SENATE BILL REPORT

HB 1227

This analysis was prepared by non-partisan legislative staff for the use of legislative members in their deliberations. This analysis is not a part of the legislation nor does it constitute a statement of legislative intent.

As of April 1, 2013

Title: An act relating to cost savings and efficiencies in mailing notices of possible license suspension for noncompliance with child support orders.

Brief Description: Regarding cost savings and efficiencies in mailing notices of possible license suspension for noncompliance with child support orders.

Sponsors: Representatives Hunt and Reykdal.

Brief History: Passed House: 3/06/13, 97-0.

Committee Activity: Law & Justice: 4/01/13.

SENATE COMMITTEE ON LAW & JUSTICE

Staff: Aldo Melchiori (786-7439)

Background: Federal law requires states to have procedures for the suspension or restriction of a person's driver's license, professional and occupational license, and recreational and sporting license if the person owes past child support. If the state fails to have such procedures, it may result in the loss of federal funds to the state's Temporary Assistance to Needy Families block grant. Since 1997, all court and administrative orders that establish or modify support obligations must include a statement notifying the responsible parent that the privilege to obtain and maintain a license may not be renewed, or may be suspended, if the parent is not in compliance with a support order.

Under Washington's license suspension program, the Department of Social and Health Services (DSHS) may serve an obligated parent with a notice of noncompliance if the parent fails to pay support when due. By rule, DSHS generally uses this enforcement tool when a parent is six months or more behind in child support.

DSHS serves the parent with a notice informing the parent of DSHS's intent to submit the parent's name to the Department of Licensing (DOL) and other licensing entities for license suspension. This notice of noncompliance must be served by certified mail, with return receipt requested. Personal service is required if the attempted service by certified mail is not successful. A copy of the responsible parent's child support order is served along with the notice.

In order to avoid license suspension, the parent has 20 days from the date of receipt of the notice to contact DSHS to pay overdue amounts, enter into a payment agreement, request an adjudicative hearing, or move to modify the child support obligation. If a noncomplying parent subsequently comes into compliance with the child support order, DSHS must promptly provide the parent and the appropriate licensing entity with a release stating that the parent is in compliance with the order.

Summary of Bill: DSHS may use first-class mail, rather than certified mail, to send the notice of intent to certify the responsible parent as a licensee who is not in compliance with a child support order, if the order establishing the support obligation includes the required statement that the responsible parent's licensing privileges may be suspended for noncompliance with the support order.

The notice must be sent to the responsible parent's last known mailing address on file with DSHS. The notice is deemed served three days from the date it is deposited in the mail.

DSHS is not required to include a copy of the child support order with the notice, but must provide a copy of the order to the responsible parent upon request.

Appropriation: None.

Fiscal Note: Available.

Committee/Commission/Task Force Created: No.

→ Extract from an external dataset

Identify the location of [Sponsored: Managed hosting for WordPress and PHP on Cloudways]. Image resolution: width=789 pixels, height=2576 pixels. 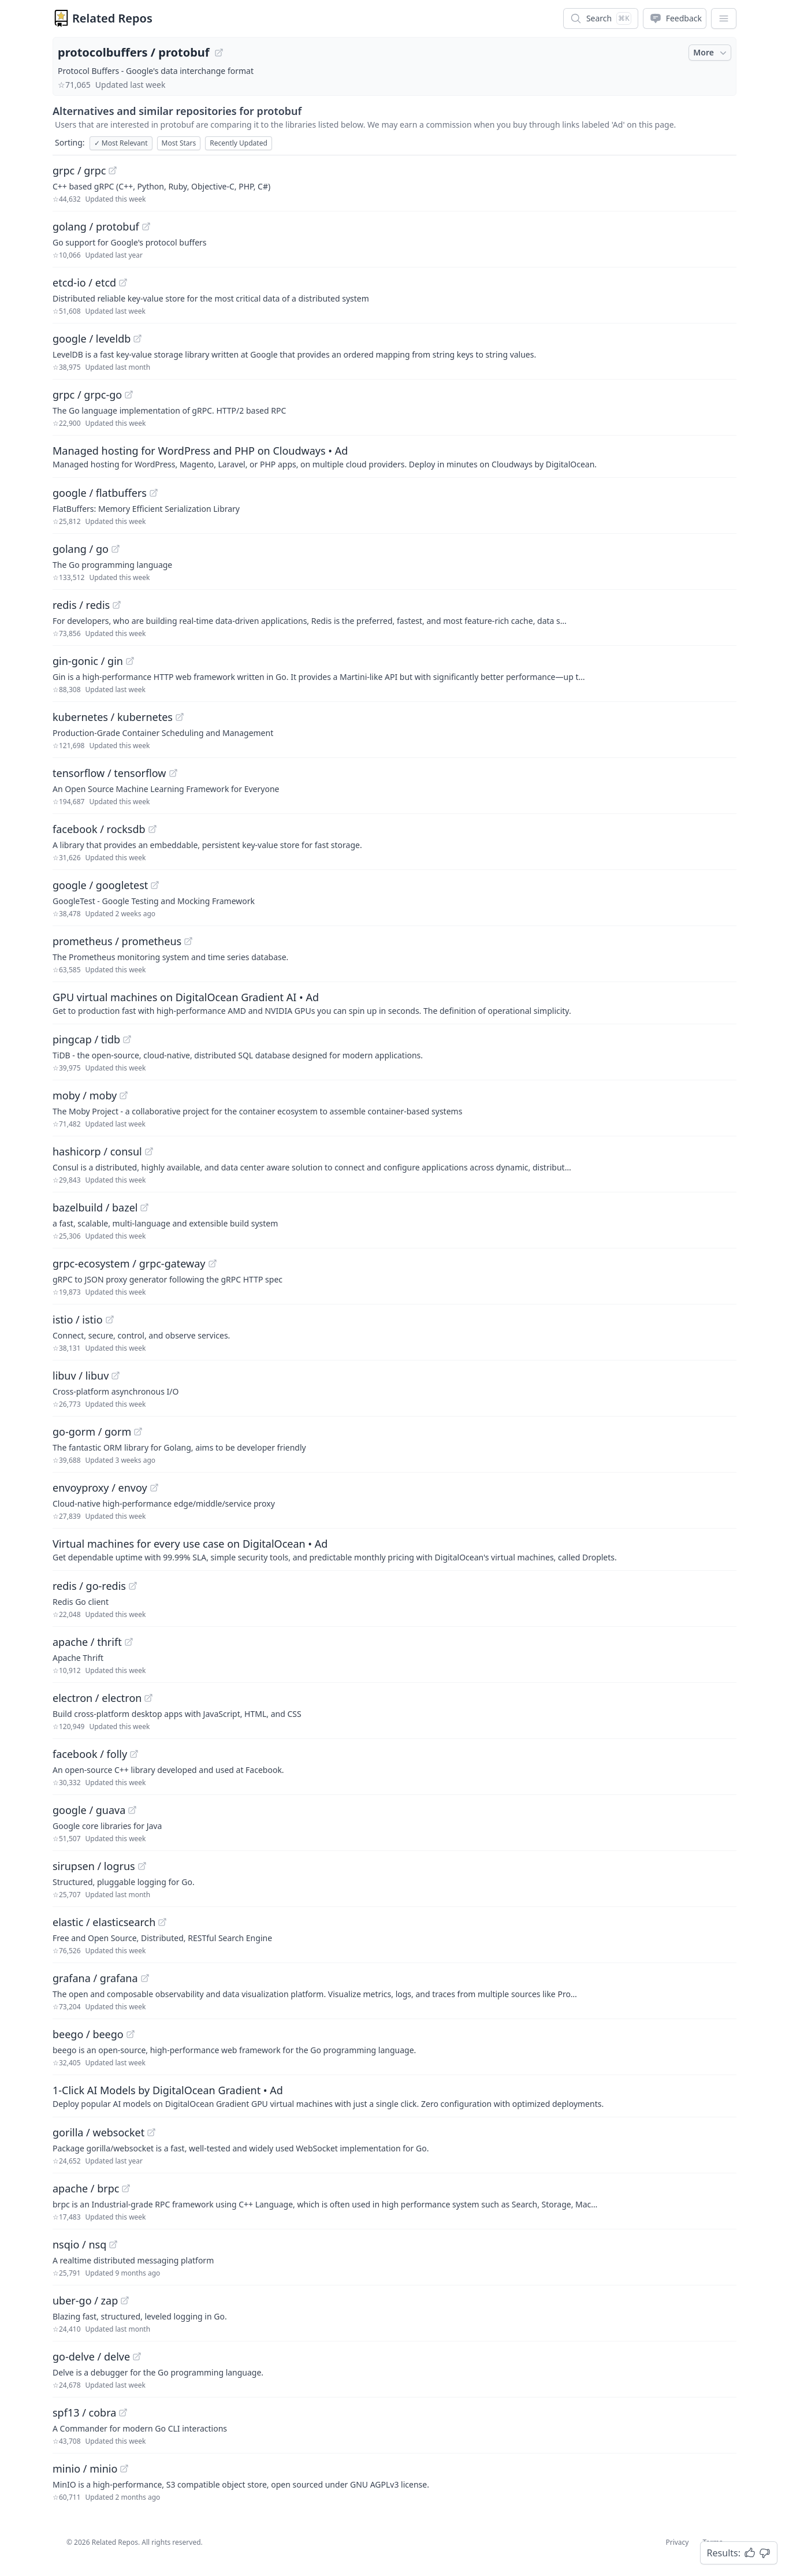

Effective Date: Ninety days after adjournment of session in which bill is passed.

Staff Summary of Public Testimony: PRO: This is a simple cost-saving measure. Certified mail is very expensive, especially in cases requiring multiple mailings. The due process rights of responsible parents are still protected because they get notice about the consequences of noncompliance at the time the order is entered.

Persons Testifying: PRO: Representative Hunt, prime sponsor; Katie Nelson, WA Federation of State Employees.